Die Sonne knallte auf den Golfplatz in Palm Springs, als ich meinen Mietwagen auf den staubigen Parkplatz lenkte. Mit 45 Jahren wusste ich, wie man das Leben genießt – als Vizepräsident eines Handelskonzerns war ich ständig unterwegs, und Südkalifornien war mein Ding. Nach einem Tag voller Meetings wollte ich nur aufs Fairway, den Duft von Gras schnuppern und neun Löcher spielen, bevor die Nacht kam. Der Parkplatz war leer, nur ein paar Autos standen herum. Perfekt, dachte ich, Sommergolf – die meisten hocken in der Klimaanlage.
Im Clubhaus war es kühl, die Klimaanlage brummte. Der Typ an der Theke, ein sonnengebräunter Kerl mit schiefem Grinsen, sagte, ich könne sofort los, aber mit einem Mitspieler, damit’s schnell geht. „Kein Problem“, sagte ich, schnappte mir einen Golfwagen, warf meine Tasche rein und fuhr zur Range, um ein paar Bälle zu schlagen. Am anderen Ende fiel mir eine junge Frau auf, die Bälle wie eine Profi schlug. Ihr Schwung war hammer, kraftvoll, sexy. Sie trug einen kurzen, knallroten Rock, der ihre gebräunten Beine zeigte, und ein enges, weißes Top, das ihre Kurven betonte. Ihre Golftasche hatte ein Schulteam-Logo, und ich konnte nicht wegsehen, mein Puls raste.
Ich zwang mich, auf meine Bälle zu achten, aber ihre Bewegungen – wie sie sich streckte, wie der Rock höher rutschte – machten mich fertig. Nach ein paar Minuten ging ich ins Clubhaus, holte ein Wasser und fluchte innerlich. Reiß dich zusammen, Markus. Als ich zurückkam, saß sie in meinem Wagen, lässig auf dem Beifahrersitz, ihre Tasche neben meiner. Ihre Beine waren übereinandergeschlagen, ihr Lächeln halb unschuldig, halb gefährlich. „Hey, ich bin Markus“, sagte ich, ruhiger, als ich war. „Sieht aus, als wären wir zusammen unterwegs.“
Sie drehte sich zu mir, ihre Augen funkelten. „Hi, Markus. Ich bin Lara, spiele für die Oberschule hier. Letztes Schuljahr. Danke, dass ich mit darf.“ Ihre Stimme war weich, aber mit einem frechen Unterton, der mich kribbelig machte. Ich setzte mich neben sie, ihre Nähe war wie ein Stromschlag, ihre Beine so nah, dass ich ihre Wärme spürte. „Kein Ding, Lara“, sagte ich, „bin auf Geschäftsreise, wollte kurz abschalten.“
Während ich zum ersten Loch fuhr, fragte ich: „Letztes Schuljahr? Also 18?“ Sie lachte, ein Klang, der mich traf. „Vor zwei Wochen 18 geworden.“ Ich grinste. „Na, Glückwunsch!“ Sie lächelte, und ich war schon halb verloren.

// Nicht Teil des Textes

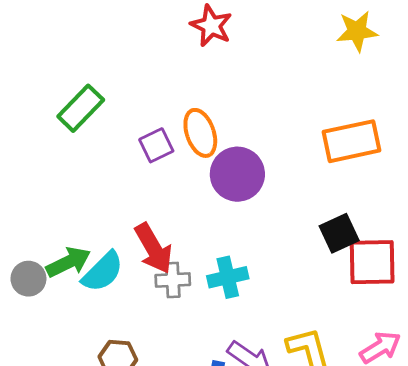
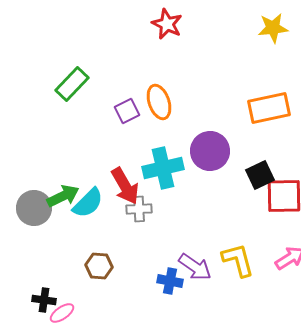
purple circle: (237, 174) -> (210, 151), moved
cyan cross: (228, 277) -> (163, 168), moved, size x1.4
gray circle: (28, 279) -> (34, 208), size x1.4

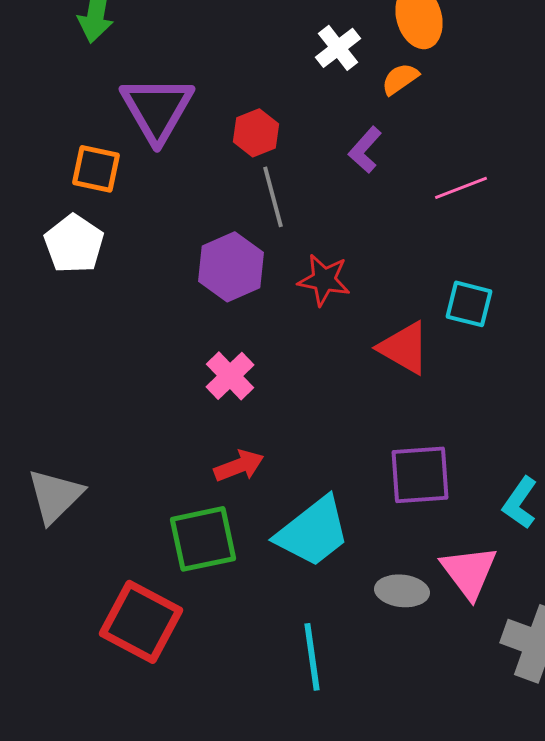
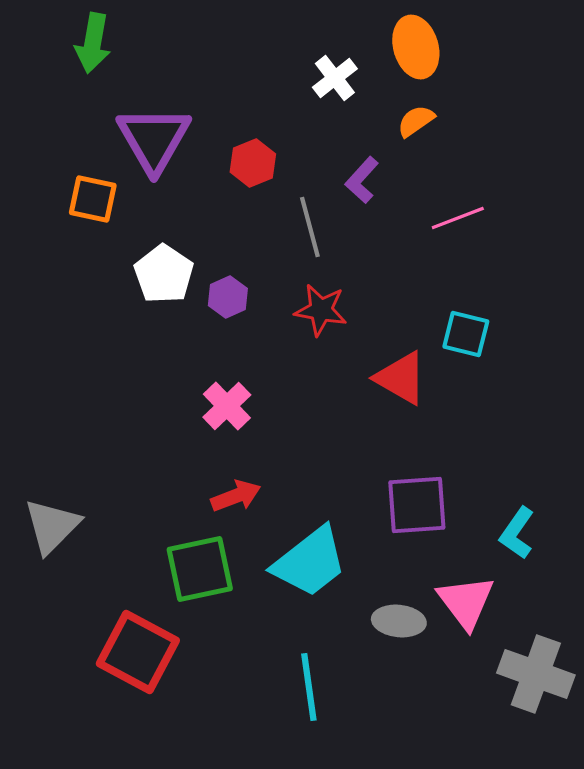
orange semicircle: (400, 79) -> (416, 121), moved
gray line: (273, 197) -> (310, 227), moved
white pentagon: (74, 244) -> (164, 274), moved
purple hexagon: (231, 267) -> (228, 297), size x0.6

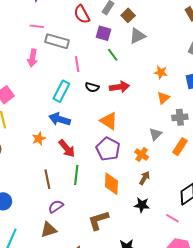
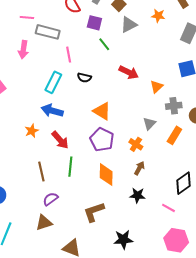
orange star: (161, 72) -> (158, 16), moved
red arrow: (119, 87) -> (129, 72), moved, turned 36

Am ersten Loch zog ich meinen Schläger, sah zu, wie Lara sich bereitmachte. „Dein Schwung war krass“, sagte ich, „Lust auf ’ne Wette? Mach ich immer mit meinen Kumpels.“ Sie grinste frech. „Erstmal sehen, wie ich dich abziehe.“ Sie knallte ihren Ball mitten aufs Fairway. Als sie den Markierer aufhob, rutschte ihr Rock hoch, und ich sah mehr, als ich sollte. Scheiße, Markus, sie ist 18. Aber ich konnte nicht wegsehen. „Guter Schlag“, murmelte ich, bevor ich meinen Ball schlug.
Die nächsten drei Löcher waren ein Duell. Ich gewann eins, sie zwei, und wir quatschten. Lara war nicht nur gut, sie war schlau, witzig, viel reifer, als ich erwartet hatte. Sie erzählte von ihren Eltern, die sie zum Profisport drängten, und dass sie einfach frei sein wollte. „Ich hab nie Zeit für Jungs“, sagte sie, „keine Dates, nada.“ Das haute mich um. So eine Frau, allein? „Hör auf dein Herz“, sagte ich, „mach, was dich happy macht.“ Sie sah mich an, ihre Augen weich. „Danke, Markus. Die Typen in meinem Alter checken das nicht.“
Vor dem vierten Loch kam die Wette wieder auf. „Also, Wette für die letzten sechs Löcher?“ Sie grinste. „Okay, zwei Schläge Vorsprung für dich.“ Ich lachte. „Wenn ich gewinne, lade ich dich auf ’nen Drink ein – ohne Schnaps, klar.“ Sie zögerte, ihre Augen musterten mich. „Ein Drink? Wie weiß ich, dass du kein Psycho bist? Ich hör Krimipodcasts.“ Wir lachten, und ich fragte: „Und wenn du gewinnst?“ Sie überlegte. „Neues Outfit aus dem Laden.“ Ich streckte die Hand aus. „Deal.“ Ihre Hand war warm, weich, und der Kontakt jagte mir einen Schauer über den Rücken.
Die nächsten Löcher waren ein Spiel mit dem Feuer. Lara war ein Teufel – sie neckte mich, beugte sich vor, wenn ich schlug, ihr Rock rutschte hoch, zeigte ihre Schenkel. Auf dem Grün hockte sie sich hin, ihr Top spannte, und ich sah, was ich nicht sehen sollte. Sie wusste, was sie tat, und es funktionierte. Mein Spiel war okay, aber meine Gedanken waren bei ihr – ihrem Lachen, ihrem Duft nach Sommer und Jasmin. Am letzten Loch waren wir gleichauf. Ihr Schlag ging knapp vorbei, meiner traf. Ich hatte gewonnen.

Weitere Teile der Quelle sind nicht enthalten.